* Directions: Beginning with the top line of the listing below, give again every line up to and including the line with "gewachsen. „Heute geht es mir wieder"; pictures do not belong in the copy.

* Material supplied:
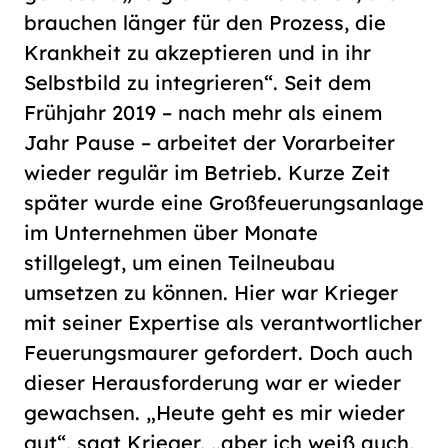
brauchen länger für den Prozess, die
Krankheit zu akzeptieren und in ihr
Selbstbild zu integrieren“. Seit dem
Frühjahr 2019 – nach mehr als einem
Jahr Pause – arbeitet der Vorarbeiter
wieder regulär im Betrieb. Kurze Zeit
später wurde eine Großfeuerungsanlage
im Unternehmen über Monate
stillgelegt, um einen Teilneubau
umsetzen zu können. Hier war Krieger
mit seiner Expertise als verantwortlicher
Feuerungsmaurer gefordert. Doch auch
dieser Herausforderung war er wieder
gewachsen. „Heute geht es mir wieder
gut“, sagt Krieger, „aber ich weiß auch,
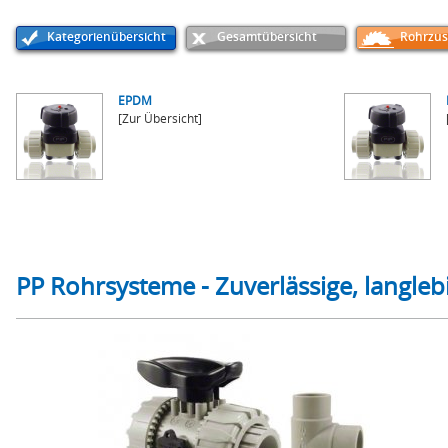
Kategorienübersicht
Gesamtübersicht
Rohrzus
EPDM
[Zur Übersicht]
PP Rohrsysteme - Zuverlässige, langleb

* Exercise response:
brauchen länger für den Prozess, die
Krankheit zu akzeptieren und in ihr
Selbstbild zu integrieren“. Seit dem
Frühjahr 2019 – nach mehr als einem
Jahr Pause – arbeitet der Vorarbeiter
wieder regulär im Betrieb. Kurze Zeit
später wurde eine Großfeuerungsanlage
im Unternehmen über Monate
stillgelegt, um einen Teilneubau
umsetzen zu können. Hier war Krieger
mit seiner Expertise als verantwortlicher
Feuerungsmaurer gefordert. Doch auch
dieser Herausforderung war er wieder
gewachsen. „Heute geht es mir wieder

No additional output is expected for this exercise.